**Exercise directions:** All entries are to be printed again exactly, with their images omitted.

Collected data

BEGIN

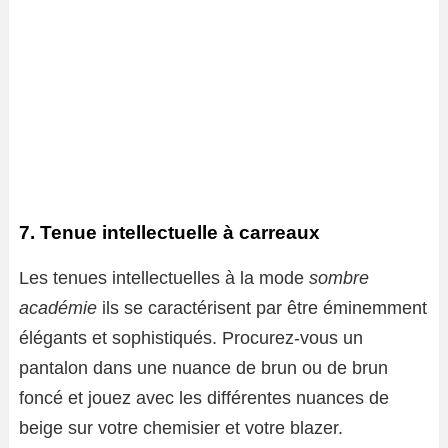
7. Tenue intellectuelle à carreaux
Les tenues intellectuelles à la mode
sombre
académie
ils se caractérisent par être éminemment
élégants et sophistiqués. Procurez-vous un
pantalon dans une nuance de brun ou de brun
foncé et jouez avec les différentes nuances de
beige sur votre chemisier et votre blazer.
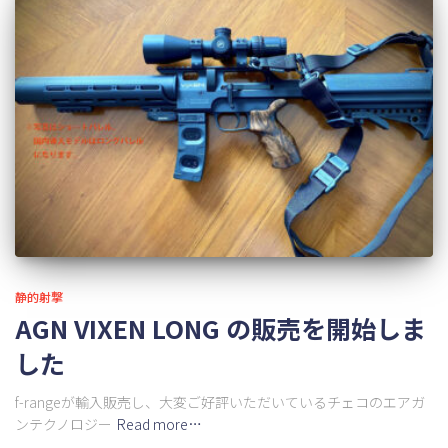
静的射撃
AGN VIXEN LONG の販売を開始しま
した
f-rangeが輸入販売し、大変ご好評いただいているチェコのエアガ
ンテクノロジー
Read more…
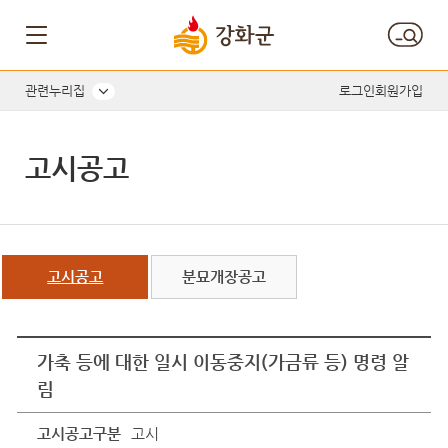
관련누리집
로그인
회원가입
고시공고
고시공고
분묘개장공고
가축 등에 대한 일시 이동중지(가금류 등) 명령 알
림
고시공고구분
고시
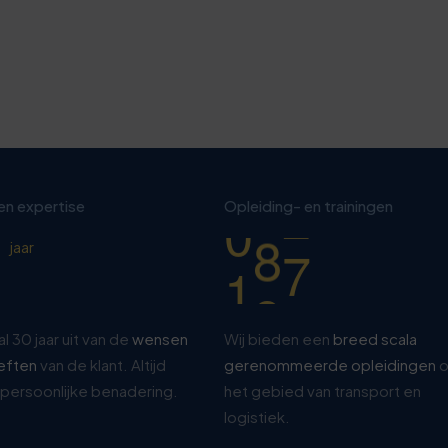
0
8
1
3
2
8
0
3
3
 en expertise
Opleiding- en trainingen
1
4
8
jaar
al 30 jaar uit van de
wensen
Wij bieden een
breed scala
eften
van de klant. Altijd
gerenommeerde opleidingen
o
persoonlijke benadering.
het gebied van transport en
logistiek.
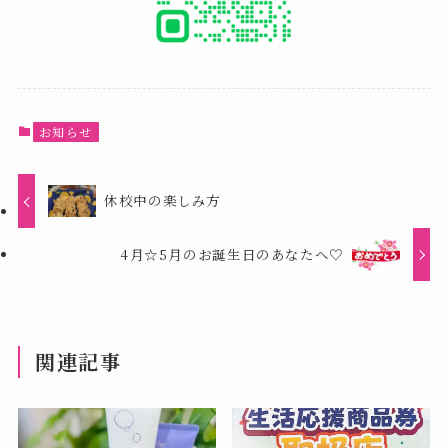
お知らせ
休校中の楽しみ方
4月☆5月のお誕生日のあなたへ♡
関連記事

END

**Exercise output:**
7. Tenue intellectuelle à carreaux
Les tenues intellectuelles à la mode
sombre
académie
ils se caractérisent par être éminemment
élégants et sophistiqués. Procurez-vous un
pantalon dans une nuance de brun ou de brun
foncé et jouez avec les différentes nuances de
beige sur votre chemisier et votre blazer.
静的射撃
AGN VIXEN LONG の販売を開始しま
した
f-rangeが輸入販売し、大変ご好評いただいているチェコのエアガ
ンテクノロジー
Read more…
관련누리집
로그인
회원가입
고시공고
고시공고
분묘개장공고
가축 등에 대한 일시 이동중지(가금류 등) 명령 알
림
고시공고구분
고시
0
8
1
3
2
8
0
3
3
 en expertise
Opleiding- en trainingen
1
4
8
jaar
al 30 jaar uit van de
wensen
Wij bieden een
breed scala
eften
van de klant. Altijd
gerenommeerde opleidingen
o
persoonlijke benadering.
het gebied van transport en
logistiek.
お知らせ
休校中の楽しみ方
4月☆5月のお誕生日のあなたへ♡
関連記事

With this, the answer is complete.